GSA Annual Meeting in Denver, Colorado, USA - 2016

Paper No. 178-3
Presentation Time: 8:15 AM


FORSTER, Deryk Jay, Geologique, PO Box 1550, CAPALABA, Queensland, 4157, Australia,

Since their development, rock mass classification systems have used and manipulated various populations of geomechanical data to allow a rock mass to be divided into different domains or engineering ‘masses’ with the aim of assisting in the geotechnical design of underground openings, excavations, foundations and ground support systems.

Each of these methods consider different characteristics to generate a material classification; including rock strength, joint weathering, defect spacing, in-situ stress and groundwater. However, none of these systems cater for classification of the rock mass based on whole rock weathering, whole rock strength and incipient defect spacing along a borehole.

This new classification system, the Rock Condition Number (RCN), has been developed to reduce the human factor of variability in interpretation when collecting data to classify the rock mass, as other methods, such as Rock Quality Designation (RQD), are prone to significant variability based on the experience of the person logging the core. RQD provides an indication of rock quality over the length of the cored interval, which varies depending on the drilling equipment and ground conditions. This value may typically be calculated over an interval of 1.0, 1.5 or 3.0 metres. The RQD system does not allow for the rapid identification of thin, though important features in the subsurface.
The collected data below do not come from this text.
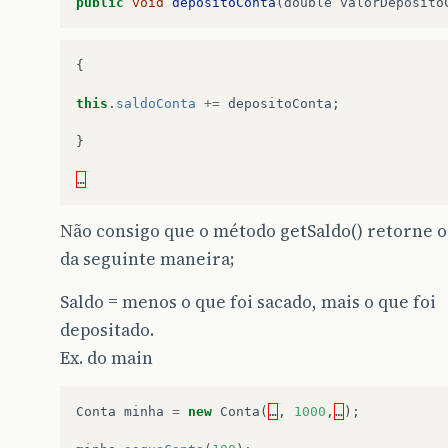
public
void
depositoConta
(
doublé
valorDeposito
{
this
.
saldoConta
+=
depositoConta
;
}
…
Não consigo que o método getSaldo() retorne o
da seguinte maneira;
Saldo = menos o que foi sacado, mais o que foi
depositado.
Ex. do main
Conta
minha
=
new
Conta
(
…
,
1000
,
…
);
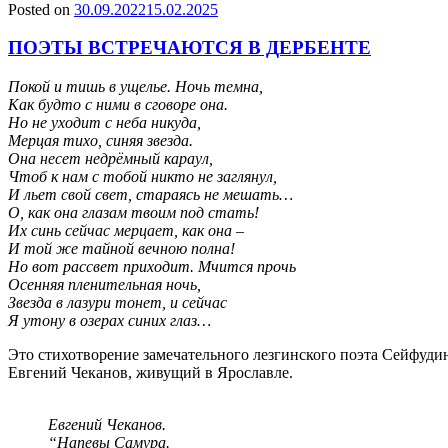
Posted on
30.09.2022
15.02.2025
ПОЭТЫ ВСТРЕЧАЮТСЯ В ДЕРБЕНТЕ
Покой и тишь в ущелье. Ночь темна,
Как будто с ними в сговоре она.
Но не уходит с неба никуда,
Мерцая тихо, синяя звезда.
Она несет недрёмный караул,
Чтоб к нам с тобой никто не заглянул,
И льет свой свет, стараясь не мешать…
О, как она глазам твоим под стать!
Их синь сейчас мерцает, как она –
И той же тайной вечною полна!
Но вот рассвет приходит. Мчится прочь
Осенняя пленительная ночь,
Звезда в лазури тонет, и сейчас
Я утону в озерах синих глаз…
Это стихотворение замечательного лезгинского поэта Сейфудин
Евгений Чеканов, живущий в Ярославле.
Евгений Чеканов.
“Напевы Самура.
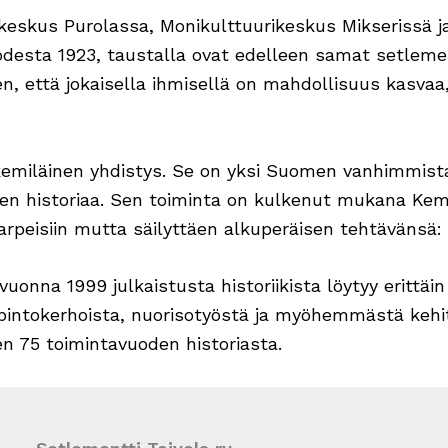
ukeskus Purolassa, Monikulttuurikeskus Mikserissä ja
desta 1923, taustalla ovat edelleen samat setlemen
en, että jokaisella ihmisellä on mahdollisuus kasvaa,
 kemiläinen yhdistys. Se on yksi Suomen vanhimmista
kkeen historiaa. Sen toiminta on kulkenut mukana K
rpeisiin mutta säilyttäen alkuperäisen tehtävänsä: 
 vuonna 1999 julkaistusta historiikista löytyy erittäin
 opintokerhoista, nuorisotyöstä ja myöhemmästä keh
en 75 toimintavuoden historiasta.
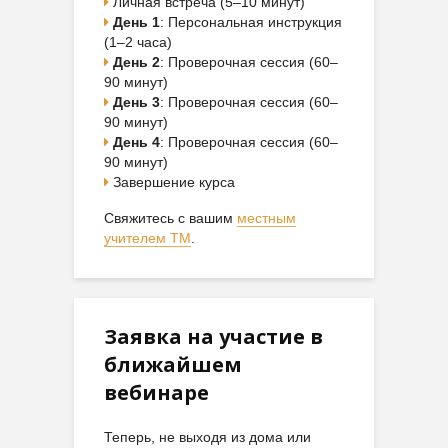
Личная встреча (5–10 минут)
День 1
: Персональная инструкция
(1–2 часа)
День 2
: Проверочная сессия (60–
90 минут)
День 3
: Проверочная сессия (60–
90 минут)
День 4
: Проверочная сессия (60–
90 минут)
Завершение курса
Свяжитесь с вашим
местным
учителем ТМ
.
Заявка на участие в
ближайшем
вебинаре
Теперь, не выходя из дома или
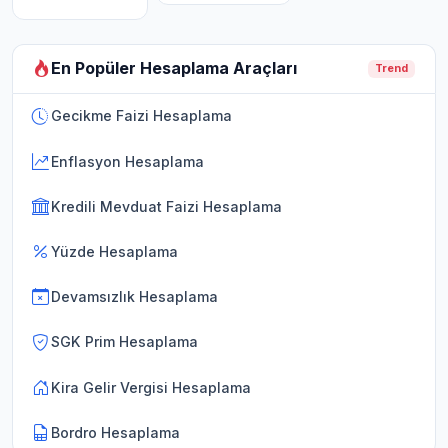
En Popüler Hesaplama Araçları
Trend
Gecikme Faizi Hesaplama
Enflasyon Hesaplama
Kredili Mevduat Faizi Hesaplama
Yüzde Hesaplama
Devamsızlık Hesaplama
SGK Prim Hesaplama
Kira Gelir Vergisi Hesaplama
Bordro Hesaplama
Using data captured electronically in the field, the RCN calculates an instantaneous classification of the rock mass at any point along the borehole, highlighting variations within the rock mass by assessing a combination of characteristics, allowing rapid identification of potential hazardous zones within the rock mass. This allows for significant improvements in efficiency during the assessment and design process/es. Resolution is greatly improved over RQD, with thin, though important, zones of weak material highlighted using this new process.

Comparison between existing classifications and the RCN using real field data indicates the RCN provides greater resolution when identifying deficient zones within the rock mass.